→ **TASK TO COMPLETE**: Every entry below is to be copied exactly, with nothing left out.

→ **SUPPLIED MATERIAL**:
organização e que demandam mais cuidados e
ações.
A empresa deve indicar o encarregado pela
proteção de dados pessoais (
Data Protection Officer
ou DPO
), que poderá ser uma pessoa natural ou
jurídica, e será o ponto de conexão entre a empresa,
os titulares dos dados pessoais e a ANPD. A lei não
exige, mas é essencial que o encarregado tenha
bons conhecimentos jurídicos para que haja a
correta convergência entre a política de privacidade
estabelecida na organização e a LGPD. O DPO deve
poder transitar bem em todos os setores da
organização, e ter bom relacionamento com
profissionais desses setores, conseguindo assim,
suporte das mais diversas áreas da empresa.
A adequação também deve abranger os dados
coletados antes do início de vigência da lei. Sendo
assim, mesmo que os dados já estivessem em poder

→ **RESULT OF THE TASK**:
organização e que demandam mais cuidados e
ações.
A empresa deve indicar o encarregado pela
proteção de dados pessoais (
Data Protection Officer
ou DPO
), que poderá ser uma pessoa natural ou
jurídica, e será o ponto de conexão entre a empresa,
os titulares dos dados pessoais e a ANPD. A lei não
exige, mas é essencial que o encarregado tenha
bons conhecimentos jurídicos para que haja a
correta convergência entre a política de privacidade
estabelecida na organização e a LGPD. O DPO deve
poder transitar bem em todos os setores da
organização, e ter bom relacionamento com
profissionais desses setores, conseguindo assim,
suporte das mais diversas áreas da empresa.
A adequação também deve abranger os dados
coletados antes do início de vigência da lei. Sendo
assim, mesmo que os dados já estivessem em poder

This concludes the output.